Article universitaire écrit dans le cadre d’une licence d’arts, qui généralise volontairement (dans le but d’offrir un point de vue général et accessible à tous, sur le sujet) et aborde un lot de thématiques et de sujets sans pour autant les analyser en profondeur. Peut-être les prémices d’un hypothétique mémoire…

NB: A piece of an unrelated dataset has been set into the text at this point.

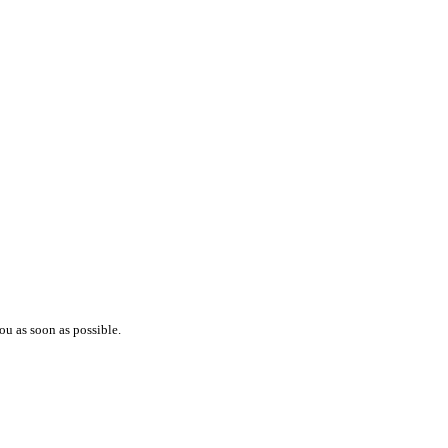
ou as soon as possible.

Lorsque l’on parle d’une œuvre, cinématographique ou non, le nom de cette dernière est majoritairement et pour ne pas dire toujours, suivi du nom de son auteur. Un tableau est réalisé par un peintre, un poème est écrit par un poète, un roman par un écrivain, mais un film n’est pas seulement réalisé par un réalisateur. Le réalisateur (aussi généralement nommé metteur en scène) reste celui qui donne des ordres et des indications à des techniciens qui sont là pour réaliser ses souhaits et envies. Sans ces mêmes techniciens, difficile voire impossible de faire un film. Plus particulièrement un film de fiction, puisque c’est à ce type de cinéma même, que l’on va s’intéresser plus en détail. Ce n’est qu’en 1952 que sont apparus les termes de cadreur, directeur de la photographie… ce n’est qu’à partir de cette date que les techniciens ont commencé à avoir un nom et à ne pas être que de petits gens dans l’ombre. Même si encore aujourd’hui, il est difficile de faire comprendre à certains leur importance. Alors que sans eux, il n’y aurait pas de films. Rapprochons-nous de ce qui nous intéresse plus en détails, à savoir les œuvres cinématographiques. Œuvres faites de son et de lumière. Avoir une bonne qualité sonore est primordial afin de garantir l’immersion du spectateur au sein du film. Une bande sonore bruyante, qui sature, ce qui va rendre les dialogues et musiques inaudibles, peut sortir le spectateur de l’histoire. Il suffit de quelques secondes pour perdre l’attention d’un spectateur qui pourrait très bien passé à côté d’un élément essentiel au bon déroulé de l’histoire, et ne jamais s’y replonger pleinement. Le son est primordial, mais l’image l’est tout autant. Pour ne pas dire plus. Avant de chercher à voir une œuvre de cinéma, et ce qu’elle propose dans sa globalité, le spectateur cherche à voir des images, dans la même mesure qu’un visiteur de l’Exposition Universelle de 1855 au Palais des Beaux Arts de Paris, y allait pour découvrir les toiles de grands, ou futurs grands maîtres. Cependant, et contrairement à un peintre qui agit et crée généralement seul, le réalisateur ne l’est pas.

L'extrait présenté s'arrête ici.